**WHAT TO PRODUCE**
This exercise calls for duplicating every entry below exactly, without the images.

**SUPPLIED INFORMATION**
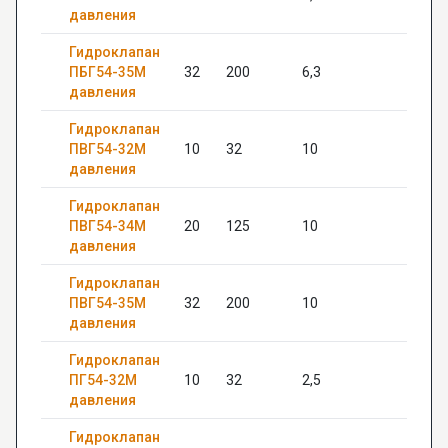
давления
Гидроклапан
ПБГ54-35М
32
200
6,3
12
давления
Гидроклапан
ПВГ54-32М
10
32
10
20
давления
Гидроклапан
ПВГ54-34М
20
125
10
22
давления
Гидроклапан
ПВГ54-35М
32
200
10
—
давления
Гидроклапан
ПГ54-32М
10
32
2,5
20
давления
Гидроклапан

**WRITTEN RESPONSE**
давления
Гидроклапан
ПБГ54-35М
32
200
6,3
12
давления
Гидроклапан
ПВГ54-32М
10
32
10
20
давления
Гидроклапан
ПВГ54-34М
20
125
10
22
давления
Гидроклапан
ПВГ54-35М
32
200
10
—
давления
Гидроклапан
ПГ54-32М
10
32
2,5
20
давления
Гидроклапан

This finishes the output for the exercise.